忘却


ミスディオールを身に纏ったところで、

赤毛のアンに憧れた、そばかすも色とりどりのセロハンもおさげに結った赤髪もきらいめいて見えた。蝶は見るだけなら綺麗であるし海の香りは好きではないけれど水辺が揺れる音はなんだか心地がいい、湯本香樹実の文章に触れるとやさしくなれるしテナーサックスの音を聞くと何故だかひどく泣きたくなる。

捻くれているので夢や希望といった言葉には信頼を寄せていない。嘘も間違いもほんとうはあってもいい。けれど純粋無垢な少女に誰もが憧れる。戻れない昨日に想いを馳せてさよならもありがとうも飲み込んでいる、夜明け前に指先が生み出した言葉の羅列を読み返して満たされる、すべては自分の為に、許しを乞う為に。

戦争を知らない、政治を語らない、ジェンダーへの関心がない、歴史を学ばない、芸術は理解できない、文章を生み出すことができない、けれど愛はある。

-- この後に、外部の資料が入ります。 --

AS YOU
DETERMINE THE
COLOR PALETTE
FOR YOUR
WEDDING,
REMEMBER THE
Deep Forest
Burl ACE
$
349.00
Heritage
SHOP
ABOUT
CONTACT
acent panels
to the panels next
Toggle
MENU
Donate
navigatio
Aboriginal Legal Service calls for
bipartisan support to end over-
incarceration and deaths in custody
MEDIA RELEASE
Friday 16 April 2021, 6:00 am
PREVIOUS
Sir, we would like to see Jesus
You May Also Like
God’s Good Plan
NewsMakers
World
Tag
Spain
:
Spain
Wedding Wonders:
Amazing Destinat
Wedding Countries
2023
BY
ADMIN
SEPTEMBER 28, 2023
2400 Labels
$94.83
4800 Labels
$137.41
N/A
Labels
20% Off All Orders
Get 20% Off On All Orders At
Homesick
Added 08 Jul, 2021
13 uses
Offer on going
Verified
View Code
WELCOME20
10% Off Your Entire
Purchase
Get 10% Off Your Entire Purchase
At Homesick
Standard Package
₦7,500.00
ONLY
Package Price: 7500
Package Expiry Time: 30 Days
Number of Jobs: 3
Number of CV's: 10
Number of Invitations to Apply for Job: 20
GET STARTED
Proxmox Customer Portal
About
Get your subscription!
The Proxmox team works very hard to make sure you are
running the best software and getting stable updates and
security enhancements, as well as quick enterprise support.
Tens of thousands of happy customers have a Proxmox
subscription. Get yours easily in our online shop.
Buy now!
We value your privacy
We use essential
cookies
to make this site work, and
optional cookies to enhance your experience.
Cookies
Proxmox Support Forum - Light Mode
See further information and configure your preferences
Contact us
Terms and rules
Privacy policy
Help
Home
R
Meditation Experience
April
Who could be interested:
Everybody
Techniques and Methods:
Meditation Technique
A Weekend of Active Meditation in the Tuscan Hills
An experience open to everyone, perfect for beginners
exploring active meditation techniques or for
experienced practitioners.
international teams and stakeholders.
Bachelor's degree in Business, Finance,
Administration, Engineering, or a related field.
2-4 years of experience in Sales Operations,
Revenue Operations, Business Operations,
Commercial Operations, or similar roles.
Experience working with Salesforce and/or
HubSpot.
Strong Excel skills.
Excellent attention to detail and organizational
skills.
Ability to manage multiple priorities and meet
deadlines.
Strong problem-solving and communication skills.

彗星が落ちたのもキリストの誕生もバレンタインの戦略も解けた靴紐も知り得ない、やり直せない、恥ずかしながら、知識はない。語らない、綴らない、アウトプットは彼や彼女の本心を暴く物ではない。


意味のない文章をつらつらと書き殴りたい夜があってもいい。すべてはテンポと字面と思い付き、深掘りも何もない、今日が終われば全て忘れる。